Les protestataires : Au commencement de 2011, juste avant le déclenchement des protestations, les médias internationaux ont rapporté que la jeunesse syrienne urbaine et rompue à l’Internet était frustrée par les taux élevés de chômage, les perspectives de carrière limitées et les restrictions de la liberté d’expression, mais qu’elle était peu encline à émuler la révolte de ses pairs égyptiens. De nombreux hommes d’âge moyen et même âgés se sont joints aux protestations, qui souvent ont vu descendre des communautés entières dans la rue. Les femmes aussi participent, mais en proportion moindre. La révolte est plus forte dans les régions rurales et les quartiers ouvriers de Homs, d’Alep et de Damas, mais que le mouvement protestataire compte aussi de nombreux activistes éduqués et provenant de milieux aisés[5].  

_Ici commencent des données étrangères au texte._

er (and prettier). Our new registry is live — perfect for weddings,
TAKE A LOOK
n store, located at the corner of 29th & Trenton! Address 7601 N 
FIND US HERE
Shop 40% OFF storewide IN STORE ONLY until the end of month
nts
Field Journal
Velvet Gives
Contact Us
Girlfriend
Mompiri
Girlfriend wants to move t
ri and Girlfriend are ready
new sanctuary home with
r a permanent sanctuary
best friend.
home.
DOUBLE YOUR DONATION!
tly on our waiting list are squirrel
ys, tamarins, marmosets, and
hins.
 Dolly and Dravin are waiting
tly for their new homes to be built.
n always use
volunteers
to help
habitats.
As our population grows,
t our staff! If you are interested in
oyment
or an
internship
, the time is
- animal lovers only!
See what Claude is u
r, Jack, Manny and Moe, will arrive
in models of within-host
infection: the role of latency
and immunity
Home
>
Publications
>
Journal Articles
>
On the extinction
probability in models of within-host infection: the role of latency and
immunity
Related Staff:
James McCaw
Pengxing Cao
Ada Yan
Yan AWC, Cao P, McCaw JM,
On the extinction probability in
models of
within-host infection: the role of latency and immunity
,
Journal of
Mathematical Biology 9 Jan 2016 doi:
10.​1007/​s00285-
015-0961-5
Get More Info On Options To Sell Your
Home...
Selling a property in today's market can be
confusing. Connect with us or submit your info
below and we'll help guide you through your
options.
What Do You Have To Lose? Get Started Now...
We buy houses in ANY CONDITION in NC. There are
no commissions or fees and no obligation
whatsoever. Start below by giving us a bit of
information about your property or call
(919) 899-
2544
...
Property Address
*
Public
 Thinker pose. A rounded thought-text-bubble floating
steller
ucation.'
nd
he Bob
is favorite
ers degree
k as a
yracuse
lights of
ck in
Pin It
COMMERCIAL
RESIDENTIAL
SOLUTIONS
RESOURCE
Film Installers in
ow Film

Leurs revendications : Initialement, au début de 2011, les protestataires ont demandé différentes réformes : liberté d’expressions, mesures anti-corruption et levée des lois relatives à l’état d’urgence, en vigueur depuis 47 ans. Devant l’escalade de la violence de la répression gouvernementale, la principale revendication est devenue la fin du règne d’Assad, et elle l’est toujours. Les forces de l’opposition n’ont toutefois pas fait connaître les mesures économiques, sociales et politiques qu’elles souhaitent voir entrer en vigueur si elles parviennent à renverser Assad[6].

Leurs tactiques : Comme l’ont indiqué les autorités de l’ONU responsables des droits de la personne et Human Rights Watch (HRW), le mouvement de protestation a été extrêmement pacifique, mais depuis avril 2011, certains dissidents de l’armée et membres des forces de l’opposition accru le recours aux armes contre le régime. Ces militants de l’opposition ont commis des violations des droits de l’homme contre des membres des forces de sécurité, des présumés informateurs et des civils soupçonnés d’appuyer le régime, y compris des passages à tabac, des enlèvements,  de la torture et des exécutions.  Certaines des attaques contre les chiites et les Alaouites semblent motivées par le sectarisme. HRW note qu’il est impossible de dire à qui sont imputables certaines de ces violations, précisant que leurs auteurs n’appartiennent pas nécessairement à une organisation affiliée au Conseil national syrien, organisation exilée qui chapeaute l’opposition[7]



[1] « Syrian regime 'targeting' children ». CBC. 28 mars 2012.

[2] Fielding-Smith, Abigail and Lina Saigol. « Uprising exposes Syria’s economic weaknesses ». Financial Times, 26 avril 2011.

[3] United Nations in Syria. « UN extends emergency aid to drought-hit Syria  [2011-02-10] ».

[4] Conversation du 28 avril 2011 avec Joshua Landis, directeur du Center for Middle East Studies de l’Université of d’Oklahoma.

[5] « Q & A: Nir Rosen on Syria’s protest movement ». Al Jazeera. 16 février 2012.

[6] Compte-tenu de la répression et des troubles actuels, il a été impossible de tenir des débats publics pour décider de façon consensuelle d’un programme politique et économique, ou même pour définir le processus par lequel les possibilités seraient explorées et les décisions, prises.

[7] « Syria: Armed Opposition Groups Committing Abuses ». Human Rights Watch, 20 mars 2012.